Bukinik was born in 1872, in Dubno in the area of Rivne, which is in today's Ukraine (about 400 km west of Kiev). Four of his family members, including his brother Isaac (violinist, teacher, music critic) and his two daughters decided that music would be their profession. From 1885 to 1890 Bukinik attended the music school in Kharkiv, where he was also a member of the Society for Russian Music. During these five years he studied with Alfred von Glehn[who?] (who was also the teacher of Gregor Piatigorsky) at the Moscow Conservatory.
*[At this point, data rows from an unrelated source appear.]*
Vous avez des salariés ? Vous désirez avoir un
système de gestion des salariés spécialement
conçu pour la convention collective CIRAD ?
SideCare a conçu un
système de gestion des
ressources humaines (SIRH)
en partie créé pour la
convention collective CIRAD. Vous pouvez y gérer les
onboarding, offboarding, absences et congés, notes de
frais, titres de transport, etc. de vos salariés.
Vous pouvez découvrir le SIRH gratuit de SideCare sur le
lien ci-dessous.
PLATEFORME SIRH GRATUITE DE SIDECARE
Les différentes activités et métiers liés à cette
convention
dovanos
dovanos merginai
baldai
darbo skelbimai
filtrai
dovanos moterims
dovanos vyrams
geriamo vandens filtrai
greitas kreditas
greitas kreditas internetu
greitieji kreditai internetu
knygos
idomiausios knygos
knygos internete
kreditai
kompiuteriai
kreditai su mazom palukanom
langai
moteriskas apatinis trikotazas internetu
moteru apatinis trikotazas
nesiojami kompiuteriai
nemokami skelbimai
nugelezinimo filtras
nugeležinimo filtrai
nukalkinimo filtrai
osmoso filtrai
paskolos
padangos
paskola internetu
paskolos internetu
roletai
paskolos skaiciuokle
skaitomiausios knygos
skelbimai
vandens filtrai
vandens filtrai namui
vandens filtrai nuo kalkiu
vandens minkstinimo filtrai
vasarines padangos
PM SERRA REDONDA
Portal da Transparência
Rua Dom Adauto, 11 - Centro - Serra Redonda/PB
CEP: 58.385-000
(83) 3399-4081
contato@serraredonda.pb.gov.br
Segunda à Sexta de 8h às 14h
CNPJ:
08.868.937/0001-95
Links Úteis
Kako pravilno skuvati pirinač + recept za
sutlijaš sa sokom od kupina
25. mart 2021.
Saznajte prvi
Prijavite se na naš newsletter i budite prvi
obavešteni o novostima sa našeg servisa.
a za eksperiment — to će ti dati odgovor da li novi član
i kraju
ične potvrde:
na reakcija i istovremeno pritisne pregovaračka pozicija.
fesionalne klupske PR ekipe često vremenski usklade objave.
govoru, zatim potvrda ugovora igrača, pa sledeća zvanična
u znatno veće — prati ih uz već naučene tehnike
In his solo performances and concerts as a member of the orchestra, he played together with musicians such as Sergei Taneyev, Nikolai Medtner, Konstantin Igumnov, Alexander Goldenweiser, Alexander Goedicke and W. Lambowskaja. Among his fellow students were well-known musicians such as Ferruccio Busoni, Alexander Scriabin and Sergei Rachmaninoff. Bukinik finished his studies in 1895.

He then went on tour in Russia with a symphony orchestra led by Dimitri Achscharumow. After a brief stay in Berlin, Bukinik came to Saratov in 1899, where he remained until 1904 as a teacher at the Mariinsky Institute. At the same time, he met with the famous painter Victor Borisov-Musatov, who became his lifelong friend. Pavel Kuznetsov was another painter with whom Bukinik was very close. In 1901, together with Borisov-Musatov, the field doctor and writers Vladimir Stanjukowitsch and his wife Nadezhda, he founded the so-called English Club of Saratov. In the following two years (1904–1906) Bukinik lived in Germany, France and Switzerland.

From 1906, he had many appearances in Moscow. There he was also cello teacher at the prestigious Gnessin School of Music (now the Gnessin Institute). After the Russian Revolution in October 1917, the school was temporarily closed. From 1919 to 1922 Bukinik was professor at the Conservatory of Kharkov. In 1922 he emigrated to the United States, where he worked with a Ukrainian string quartet and also played in a Ukrainian musical theater. In 1944 he published his memoirs; he died in 1947.

Bukinik was the first to play Rachmaninoff's Cello Sonata in G minor in Paris. He was the author of some cello works, and edited several works by Russian composers.